# Data loader

A `DataLoader` in PyTorch is an object that simplifies the process of splitting data into batches.

In [1]:
import torch

## Drop incomplete batch

The `drop_last` argument in `torch.DataLoader` controls whether the final batch is dropped if it doesn't contain enough elements to complete a full batch. If `drop_last=True`, any remaining samples that don't fit into a complete batch will be skipped.

---

The following cell defines a `TensorDataset` tensor that used as base for dataset is showen.

In [16]:
samples = 14
dimentinarity = 5

input_tensor = torch.arange(
    samples*dimentinarity
).reshape(
    samples, dimentinarity
)
print(input_tensor)

dataset = torch.utils.data.TensorDataset(input_tensor)
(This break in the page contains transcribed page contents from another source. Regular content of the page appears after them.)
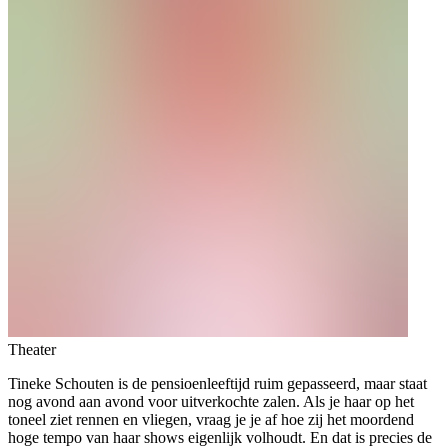
Theater
Tineke Schouten is de pensioenleeftijd ruim gepasseerd, maar staat
nog avond aan avond voor uitverkochte zalen. Als je haar op het
toneel ziet rennen en vliegen, vraag je je af hoe zij het moordend
hoge tempo van haar shows eigenlijk volhoudt. En dat is precies de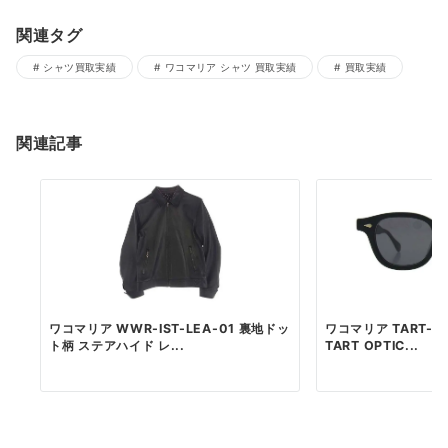
関連タグ
シャツ買取実績
ワコマリア シャツ 買取実績
買取実績
関連記事
ワコマリア WWR-IST-LEA-01 裏地ドッ
ワコマリア TART-WM
ト柄 ステアハイド レ...
TART OPTIC...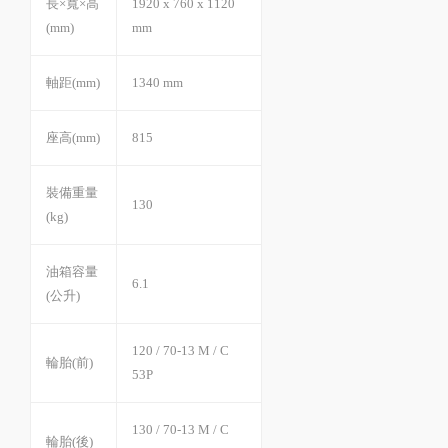
長×寬×高
1920 x 760 x 1120
(mm)
mm
軸距(mm)
1340 mm
座高(mm)
815
裝備重量
130
(kg)
油箱容量
6.1
(公升)
120 / 70-13 M / C
輪胎(前)
53P
130 / 70-13 M / C
輪胎(後)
tensor([[ 0,  1,  2,  3,  4],
        [ 5,  6,  7,  8,  9],
        [10, 11, 12, 13, 14],
        [15, 16, 17, 18, 19],
        [20, 21, 22, 23, 24],
        [25, 26, 27, 28, 29],
        [30, 31, 32, 33, 34],
        [35, 36, 37, 38, 39],
        [40, 41, 42, 43, 44],
        [45, 46, 47, 48, 49],
        [50, 51, 52, 53, 54],
        [55, 56, 57, 58, 59],
        [60, 61, 62, 63, 64],
        [65, 66, 67, 68, 69]])


Suppose we decided to use `batch_size=4`. Since our 14 samples can't be evenly split into 4-size batches, the following cell defines such a `DataLoader` and prints all its batches.

In [17]:
data_loader = torch.utils.data.DataLoader(
    dataset, 
    batch_size=4,
    drop_last=True
)

for d in data_loader:
    print(d)

[tensor([[ 0,  1,  2,  3,  4],
        [ 5,  6,  7,  8,  9],
        [10, 11, 12, 13, 14],
        [15, 16, 17, 18, 19]])]
[tensor([[20, 21, 22, 23, 24],
        [25, 26, 27, 28, 29],
        [30, 31, 32, 33, 34],
        [35, 36, 37, 38, 39]])]
[tensor([[40, 41, 42, 43, 44],
        [45, 46, 47, 48, 49],
        [50, 51, 52, 53, 54],
        [55, 56, 57, 58, 59]])]


The numbers from the last two samples (from 60 to 69) haven't been printed because they didn't form a complete batch, and thus were not included.